Den Namen hat der Beach möglicherweise durch die Farbe des Wassers erhalten. Hier gibt es einen roten Stein der ausgewaschen wird und das Wasser rotbraun färbt. In der kleineren Bucht ist das Wasser aber grünblau und für die sandigen Strände Goas verhältnismäßig klar.
Der Strand bietet relativ wenig Strandliegen und Schatten, man setzt sich am besten in eines der Restaurants. Die Hütten und Bungalows sind teilweise luxuriös mit Glasfront ausgestattet. Zur Hauptsaison fanden wir die angefragten Preise auch für einfachere Hütten eher teuer.

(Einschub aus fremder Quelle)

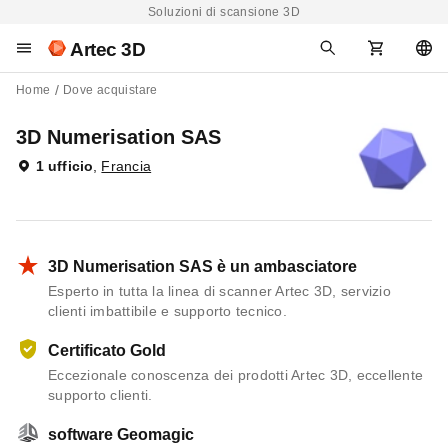
Soluzioni di scansione 3D
Artec 3D
Home
Dove acquistare
3D Numerisation SAS
1 ufficio
,
Francia
3D Numerisation SAS è un ambasciatore
Esperto in tutta la linea di scanner Artec 3D, servizio
clienti imbattibile e supporto tecnico.
Certificato Gold
Eccezionale conoscenza dei prodotti Artec 3D, eccellente
supporto clienti.
software Geomagic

Erwähnenswert ist vielleicht noch der Weg, der zum Strand führt, mit dem Roller nichts für schwache Nerven (oder kaputte Rücken). Wir waren zweimal an dem Strand und haben unterschiedliche Wege ausprobiert, alle ungeteert, ziemlich bucklig und natürlich staubig as hell. Wenn man dann den Roller abgestellt hat und die Stufen zum Strand runter geht, weiß man, warum man den Stress auf sich genommen hat.
Fazit: Der Süden Goas, insbesondere der Galgibag Beach, haben uns verzaubert. Hier kann man entschleunigen und vom restlichen, eher stressigen Indien entspannen.